Like many people who reach a certain age, Larry McMurtry seems both proud of and mystified by his longevity, and a little amused.

He chose the title "Longevities" for the wry and telling preface to "Literary Life," the second installment of his planned three-part memoir.

"I have had the same postal box for 67 years," he notes in the preface. His family's first phone number was 9. Even more telling, "I write on a typewriter," he reports. Confesses? Brags?

His first memoir, "Books," dealt largely with McMurtry the bookman, buyer and seller. The third volume will cover his long, successful relationship with film, from the making of "Horseman, Pass By" into the movie "Hud," through "Brokeback Mountain," for which he shared an Academy Award.

In the same conversational, offhand style of "Books," in "Literary Life" he tells again about learning to read at 6 when a cousin on his way to war in 1942 gave him 19 books. He finished them in two weeks, not stopping to consider that books had authors.

Eventually, he learned that "literature, like life, was inconsistent. Authors of many good books will sometimes lose the gift and write just as many bad books, and usually any number of middling books. Some might say that I've done that myself, although I have my defenders."

We learn many tidbits about McMurtry, compensating some for the absence of deep insight into his craft, including that he is "fastidious" and dislikes reading books with markings. He visits fortunetellers, found the title for "Lonesome Dove" on an old Baptist church in Texas and was a "dominating" ping-pong presence at writers' conferences, having learned the game "from Hungarian jet pilots and Chinese mathematicians" while at Rice University. (Of writers' conferences: Most "involved lots of drinking and as much infidelity" as participants could manage.)

He seldom reads short stories and decided early on that he couldn't write them, destroying all 63 he attempted in creative writing courses.
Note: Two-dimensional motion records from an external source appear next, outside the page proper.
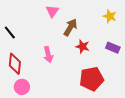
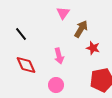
red diamond: (15, 64) -> (26, 65), turned -30
pink circle: (22, 87) -> (56, 85), moved

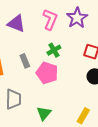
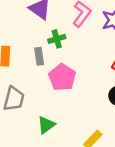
green cross: (54, 50) -> (57, 39), moved

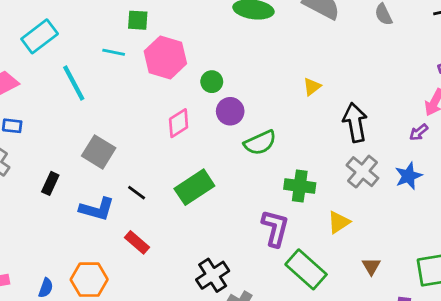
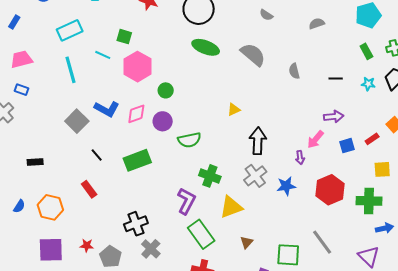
cyan rectangle: (40, 36) -> (70, 30), moved
purple circle: (230, 111) -> (163, 121), moved
purple arrow: (419, 132) -> (300, 158), turned -72
black rectangle: (50, 183) -> (35, 162), moved, turned 49
blue L-shape: (97, 209) -> (107, 109), moved
yellow triangle: (339, 222) -> (231, 207), size x1.4

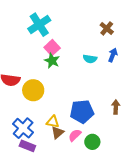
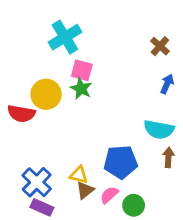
pink square: (52, 48) -> (82, 70), turned -35
cyan semicircle: (90, 59) -> (159, 129), moved, size x1.5
yellow circle: (33, 90) -> (46, 94), moved

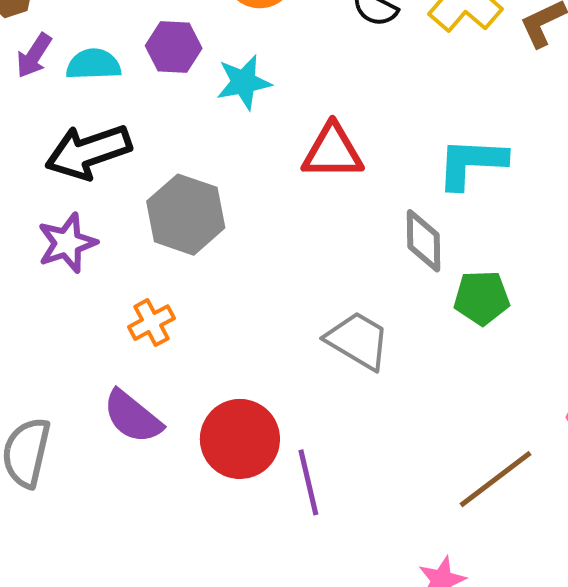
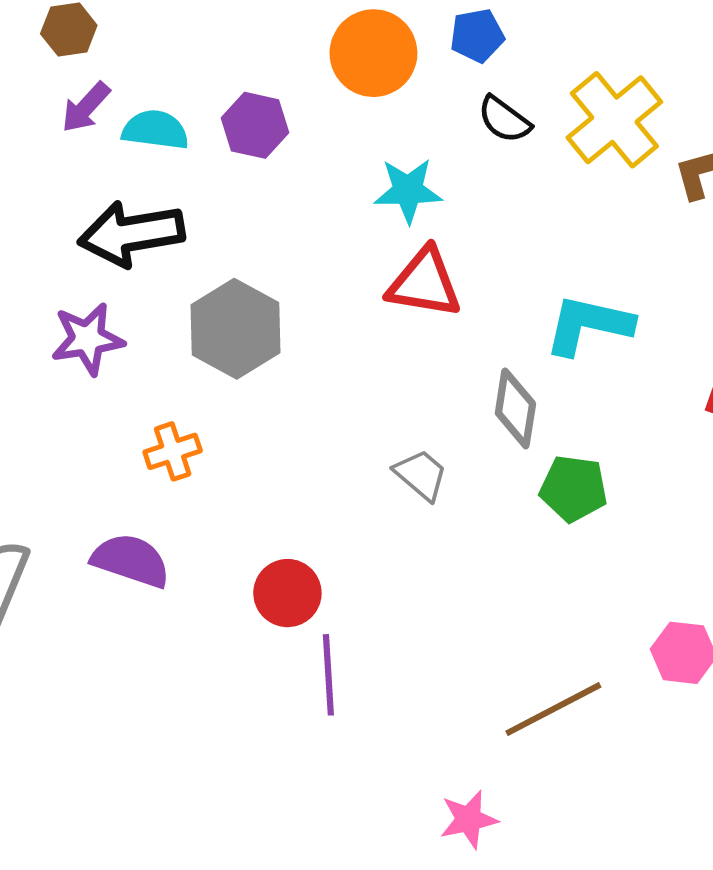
cyan star: (244, 82) -> (408, 191), moved
gray trapezoid: (358, 340) -> (421, 475), moved, size x0.7
purple semicircle: (133, 417) -> (131, 560), turned 150
red circle: (240, 439) -> (287, 593), moved, size x0.7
And it wasn't until he had published his fifth book, "All My Friends Are Going to Be Strangers," that he knew he was a writer.

He read such New Journalists as Tom Wolfe and such postmodernists as Joseph Heller "avidly," but knew he would not run with them. He was "an old-fashioned realist" and remained so "through the composition of 29 old-fashioned novels, few of which have been much welcomed by reviewers, at least until 'Lonesome Dove' came loping along."

He was "unfashionable" as a young writer, but lucky to find sympathetic editors, including one who sent "Horseman, Pass By" up the publishing chain. Holding the just-published book in his hands in 1961, he insists he "felt no great surge of satisfaction," instead learning "that the best part of a writer's life is actually doing it, making up characters, filling the blank page, creating scenes."

Chuck Haga, a longtime Star Tribune reporter, now lives and writes in North Dakota.